Un elefante si muove pericolosamente, ormai da qualche anno, all’interno della cristalleria economica italiana. Si chiama produttività (del lavoro) e si ottiene misurando la quantità di beni o servizi prodotta per ora di lavoro. Un recentissimo studio pubblicato dalla Banca Italia, prodotto dall’economista Rosalia Greco, ha messo in rassegna alcuni punti chiave relativi alle questioni strutturali della produttività in Italia.
L’Italia non ha sempre avuto problemi di produttività, in passato nelle sue fasi di espansione economica aveva raggiunto livelli molto alti, quasi il 300% nel periodo tra il 1951 e il 1992. Tuttavia, con il giro di boa avvenuto nei primi anni Novanta, produttività e redditi di pari passo hanno iniziato sostanzialmente ad arenarsi. Anche in ottica comparata, ha messo in evidenza il lavoro degli economisti di via Nazionale, dal 2000 la crescita della produzione italiana è rimasta indietro rispetto alle altre grandi economie industriali dell’Eurozona, come Germania, Francia e Spagna, principalmente a causa della debole dinamica della produttività del lavoro.
Produttività italiana: tra eccezioni settoriali e frammentazione economica
Non tutti i settori dell’economia italiana presentano le stesse criticità, si contano anche eccezioni di rilievo nel nostro panorama nazionale.
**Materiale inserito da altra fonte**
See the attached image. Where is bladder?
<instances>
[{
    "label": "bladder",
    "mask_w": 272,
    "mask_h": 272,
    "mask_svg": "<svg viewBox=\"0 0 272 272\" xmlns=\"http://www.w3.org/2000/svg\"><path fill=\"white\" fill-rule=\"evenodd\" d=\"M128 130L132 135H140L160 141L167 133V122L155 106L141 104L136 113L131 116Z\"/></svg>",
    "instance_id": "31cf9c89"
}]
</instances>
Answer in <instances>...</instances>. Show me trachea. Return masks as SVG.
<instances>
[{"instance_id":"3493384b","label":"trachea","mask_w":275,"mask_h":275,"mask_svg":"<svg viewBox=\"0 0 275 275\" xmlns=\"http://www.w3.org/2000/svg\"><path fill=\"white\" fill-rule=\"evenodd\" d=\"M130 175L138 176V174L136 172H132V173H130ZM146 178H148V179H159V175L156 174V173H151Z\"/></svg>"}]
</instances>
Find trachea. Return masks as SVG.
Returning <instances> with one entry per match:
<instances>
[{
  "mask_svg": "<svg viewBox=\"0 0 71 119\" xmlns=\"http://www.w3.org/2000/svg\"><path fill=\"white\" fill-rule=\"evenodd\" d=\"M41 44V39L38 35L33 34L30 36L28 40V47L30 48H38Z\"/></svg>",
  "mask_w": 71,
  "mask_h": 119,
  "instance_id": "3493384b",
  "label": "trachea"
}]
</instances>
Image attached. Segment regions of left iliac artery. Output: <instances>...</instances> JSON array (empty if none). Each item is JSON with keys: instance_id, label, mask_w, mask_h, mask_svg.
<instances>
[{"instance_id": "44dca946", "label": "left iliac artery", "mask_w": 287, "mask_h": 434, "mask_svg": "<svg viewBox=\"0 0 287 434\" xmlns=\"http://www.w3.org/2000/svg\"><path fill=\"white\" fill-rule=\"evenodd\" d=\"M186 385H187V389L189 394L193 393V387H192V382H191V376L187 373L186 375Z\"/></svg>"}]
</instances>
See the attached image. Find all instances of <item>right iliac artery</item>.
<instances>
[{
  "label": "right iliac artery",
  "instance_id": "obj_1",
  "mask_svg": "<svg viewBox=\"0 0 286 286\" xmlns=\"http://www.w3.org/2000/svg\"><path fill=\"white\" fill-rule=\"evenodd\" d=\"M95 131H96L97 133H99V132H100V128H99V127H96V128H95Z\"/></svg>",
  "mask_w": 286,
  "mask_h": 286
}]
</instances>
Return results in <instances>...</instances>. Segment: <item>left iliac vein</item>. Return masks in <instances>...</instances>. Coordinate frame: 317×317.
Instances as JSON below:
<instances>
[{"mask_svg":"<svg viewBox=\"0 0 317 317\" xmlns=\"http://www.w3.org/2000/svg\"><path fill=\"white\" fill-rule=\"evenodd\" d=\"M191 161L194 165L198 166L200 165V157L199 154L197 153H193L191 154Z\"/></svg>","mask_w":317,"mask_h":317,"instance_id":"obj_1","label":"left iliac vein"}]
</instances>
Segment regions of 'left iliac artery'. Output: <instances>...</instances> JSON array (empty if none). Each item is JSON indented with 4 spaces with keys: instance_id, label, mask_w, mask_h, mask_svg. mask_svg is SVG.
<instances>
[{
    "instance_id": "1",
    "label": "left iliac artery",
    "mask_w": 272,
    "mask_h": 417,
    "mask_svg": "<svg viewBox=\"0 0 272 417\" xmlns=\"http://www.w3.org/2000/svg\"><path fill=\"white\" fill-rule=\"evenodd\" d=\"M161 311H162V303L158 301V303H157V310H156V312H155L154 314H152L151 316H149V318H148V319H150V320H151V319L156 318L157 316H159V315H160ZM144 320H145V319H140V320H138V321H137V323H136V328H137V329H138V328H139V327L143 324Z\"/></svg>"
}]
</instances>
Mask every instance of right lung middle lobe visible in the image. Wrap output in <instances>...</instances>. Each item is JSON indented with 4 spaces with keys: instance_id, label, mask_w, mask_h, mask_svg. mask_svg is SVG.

Il settore industriale generalmente presenta indici di produttività migliori rispetto al resto dell’economia nel suo complesso. Lo studio della Banca d’Italia rileva che soprattutto nel periodo 2014-2019 i settori manifatturieri più esposti al commercio internazionale hanno registrato una crescita della produttività più elevata. La manifattura export-oriented, obbligata al confronto nel mare largo della competitività globale, si è dunque difesa bene. In sostanza, l’evidenza empirica ha dimostrato che la crescita della produttività aumenta più energicamente nei comparti a maggiore grado di intensità degli scambi commerciali con l’estero.
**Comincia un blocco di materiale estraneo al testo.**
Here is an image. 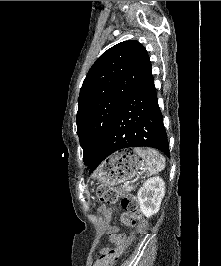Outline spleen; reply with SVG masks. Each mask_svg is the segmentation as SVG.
Segmentation results:
<instances>
[{
	"instance_id": "spleen-1",
	"label": "spleen",
	"mask_w": 221,
	"mask_h": 266,
	"mask_svg": "<svg viewBox=\"0 0 221 266\" xmlns=\"http://www.w3.org/2000/svg\"><path fill=\"white\" fill-rule=\"evenodd\" d=\"M136 152L141 155L145 161V169L148 176L156 174L165 168V159L153 149L142 150L136 148Z\"/></svg>"
}]
</instances>
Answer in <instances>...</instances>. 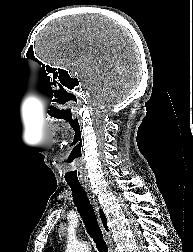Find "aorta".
Instances as JSON below:
<instances>
[{
  "label": "aorta",
  "mask_w": 193,
  "mask_h": 252,
  "mask_svg": "<svg viewBox=\"0 0 193 252\" xmlns=\"http://www.w3.org/2000/svg\"><path fill=\"white\" fill-rule=\"evenodd\" d=\"M89 250L88 244L78 242L77 240H70L65 252H89Z\"/></svg>",
  "instance_id": "obj_1"
}]
</instances>
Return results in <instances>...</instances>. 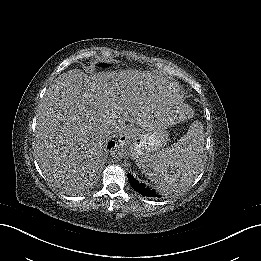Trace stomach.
<instances>
[{"instance_id": "1", "label": "stomach", "mask_w": 261, "mask_h": 261, "mask_svg": "<svg viewBox=\"0 0 261 261\" xmlns=\"http://www.w3.org/2000/svg\"><path fill=\"white\" fill-rule=\"evenodd\" d=\"M166 134L162 127V118L150 116L146 124L133 128L130 155L136 162L158 151L165 143Z\"/></svg>"}]
</instances>
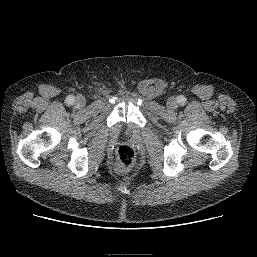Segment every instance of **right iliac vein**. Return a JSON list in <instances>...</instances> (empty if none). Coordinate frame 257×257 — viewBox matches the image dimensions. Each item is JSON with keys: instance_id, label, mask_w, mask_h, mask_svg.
<instances>
[{"instance_id": "63e3f726", "label": "right iliac vein", "mask_w": 257, "mask_h": 257, "mask_svg": "<svg viewBox=\"0 0 257 257\" xmlns=\"http://www.w3.org/2000/svg\"><path fill=\"white\" fill-rule=\"evenodd\" d=\"M86 104V100L82 95H79L76 97L75 99V107L76 108H82L84 107Z\"/></svg>"}]
</instances>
Nei settori della chimica e della farmaceutica, l’industria italiana per esempio ha fatto meglio di Germania e Spagna. Resta il fatto che, al netto di alcuni comparti molto performanti, la produttività generale dell’economia italiana si presenta molto frammentata, così come segnalano anche gli ultimi numeri raccolti dall’Istat. In Italia nel 2022 sono aumentate solo la produttività del capitale (+2,7%) e la produttività totale dei fattori (+0,4%), mentre risulta ancora in calo quella del lavoro, diminuita dello 0,7% (tra il 2014 e il 2022 era aumentata in media dello 0,5%). Una discesa legata all’effetto di un aumento delle ore lavorate maggiore dell’incremento del valore aggiunto.
Il paradosso produttivo italiano e l’invito all’innovazione strategica
Va sottolineato inoltre che nel periodo 2000-2022 la produzione reale è cresciuta in media dello 0,3% all’anno in Italia, contro l’1,2-1,3% di Germania, Francia, Spagna e dell’Eurozona. In totale, nel ventennio la produzione reale italiana è cresciuta quasi quattro volte meno rispetto alle principali potenze manifatturiere europee.
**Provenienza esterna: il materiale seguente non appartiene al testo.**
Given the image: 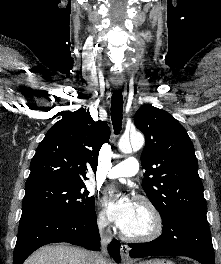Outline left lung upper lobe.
<instances>
[{"instance_id": "obj_1", "label": "left lung upper lobe", "mask_w": 221, "mask_h": 264, "mask_svg": "<svg viewBox=\"0 0 221 264\" xmlns=\"http://www.w3.org/2000/svg\"><path fill=\"white\" fill-rule=\"evenodd\" d=\"M134 124L146 137L142 187L161 218L206 215L198 161L185 128L168 112L151 105L138 109Z\"/></svg>"}]
</instances>
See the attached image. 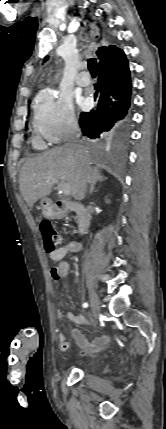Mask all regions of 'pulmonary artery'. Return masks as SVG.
Instances as JSON below:
<instances>
[{"instance_id": "1", "label": "pulmonary artery", "mask_w": 166, "mask_h": 429, "mask_svg": "<svg viewBox=\"0 0 166 429\" xmlns=\"http://www.w3.org/2000/svg\"><path fill=\"white\" fill-rule=\"evenodd\" d=\"M85 66H81V69L83 70ZM76 83L81 87H86L89 85L90 80L89 77H87V73L84 71H81L79 75L76 78Z\"/></svg>"}]
</instances>
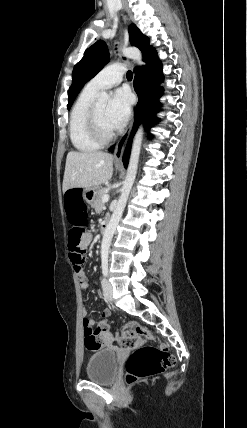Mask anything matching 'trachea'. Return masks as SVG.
<instances>
[{"mask_svg": "<svg viewBox=\"0 0 247 428\" xmlns=\"http://www.w3.org/2000/svg\"><path fill=\"white\" fill-rule=\"evenodd\" d=\"M132 77H133V74H132V72L129 70V71L127 72V79H132Z\"/></svg>", "mask_w": 247, "mask_h": 428, "instance_id": "trachea-1", "label": "trachea"}]
</instances>
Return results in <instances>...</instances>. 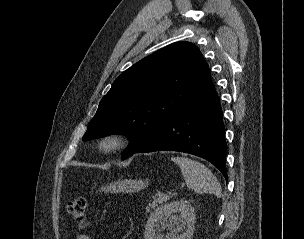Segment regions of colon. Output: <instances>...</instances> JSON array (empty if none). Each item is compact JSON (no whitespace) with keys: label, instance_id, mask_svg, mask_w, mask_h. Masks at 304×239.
<instances>
[{"label":"colon","instance_id":"obj_1","mask_svg":"<svg viewBox=\"0 0 304 239\" xmlns=\"http://www.w3.org/2000/svg\"><path fill=\"white\" fill-rule=\"evenodd\" d=\"M87 202L84 197H77L67 204L68 214L83 228L86 221Z\"/></svg>","mask_w":304,"mask_h":239}]
</instances>
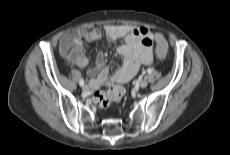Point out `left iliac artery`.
I'll list each match as a JSON object with an SVG mask.
<instances>
[{
  "label": "left iliac artery",
  "instance_id": "1",
  "mask_svg": "<svg viewBox=\"0 0 230 155\" xmlns=\"http://www.w3.org/2000/svg\"><path fill=\"white\" fill-rule=\"evenodd\" d=\"M147 72H148V73H151V69H148Z\"/></svg>",
  "mask_w": 230,
  "mask_h": 155
}]
</instances>
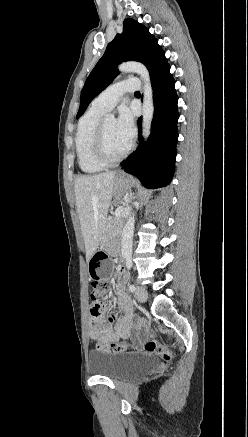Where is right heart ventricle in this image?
<instances>
[{"label":"right heart ventricle","mask_w":248,"mask_h":437,"mask_svg":"<svg viewBox=\"0 0 248 437\" xmlns=\"http://www.w3.org/2000/svg\"><path fill=\"white\" fill-rule=\"evenodd\" d=\"M105 111L91 106L78 122L75 148L79 168L86 174L101 172L105 166L94 156L93 146L97 127Z\"/></svg>","instance_id":"obj_1"}]
</instances>
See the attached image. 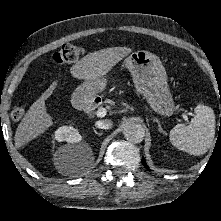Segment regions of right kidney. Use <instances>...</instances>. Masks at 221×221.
Wrapping results in <instances>:
<instances>
[{
  "instance_id": "ca27d5eb",
  "label": "right kidney",
  "mask_w": 221,
  "mask_h": 221,
  "mask_svg": "<svg viewBox=\"0 0 221 221\" xmlns=\"http://www.w3.org/2000/svg\"><path fill=\"white\" fill-rule=\"evenodd\" d=\"M55 139L58 142L78 143L82 140L81 134L72 126H62L55 131Z\"/></svg>"
}]
</instances>
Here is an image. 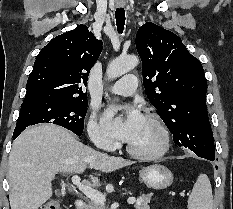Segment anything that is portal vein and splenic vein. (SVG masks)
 Instances as JSON below:
<instances>
[{"instance_id": "portal-vein-and-splenic-vein-1", "label": "portal vein and splenic vein", "mask_w": 233, "mask_h": 209, "mask_svg": "<svg viewBox=\"0 0 233 209\" xmlns=\"http://www.w3.org/2000/svg\"><path fill=\"white\" fill-rule=\"evenodd\" d=\"M72 182L74 185H76L79 190L90 200L99 203V204H105L106 198L105 195L102 194L100 191L91 188L90 186H87L85 184L81 183V179L79 176L75 175L72 177ZM139 200V199H138ZM137 200V202H138ZM128 204H134L136 202L135 197H129L127 200Z\"/></svg>"}]
</instances>
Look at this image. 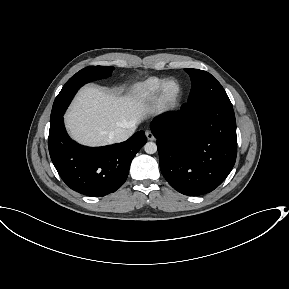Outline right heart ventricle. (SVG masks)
Masks as SVG:
<instances>
[{"label":"right heart ventricle","mask_w":289,"mask_h":289,"mask_svg":"<svg viewBox=\"0 0 289 289\" xmlns=\"http://www.w3.org/2000/svg\"><path fill=\"white\" fill-rule=\"evenodd\" d=\"M164 78L150 77L135 86L134 95L137 99L148 100L154 98L159 91Z\"/></svg>","instance_id":"1"}]
</instances>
Tornando in conclusione allo studio della Banca d’Italia, quale dovrebbe essere l’escamotage utile per far uscire l’elefante dalla cristalleria? Gli investimenti, leva determinante per dare una scossa alla produttività del lavoro. Le tendenze d’investimento in Europa, rileva sempre il paper della Banca d’Italia, sono state diverse a seconda dei Paesi e dei settori di attività. Per esempio, i beni immateriali hanno costituito una quota maggiore degli investimenti nel settore industriale e sono stati più significativi in Francia.
In un momento storico contrassegnato da alta inflazione, la produttività è inoltre il principale punto di collegamento che unisce le possibilità di un sistema economico di potersi permettere aumenti contrattuali di salari e stipendi rilevanti. I dati dell’Ocse mostrano invece impietosamente come l’Italia, proprio negli ultimi vent’anni, si sia collocata negli ultimi gradini nell’Eurozona per quanto riguarda la crescita dei salari medi reali. Purtroppo, anche nel dibattito politico attuale, le misure per attivare processi strutturali della produttività del lavoro sono relegate ai margini dell’agenda economica.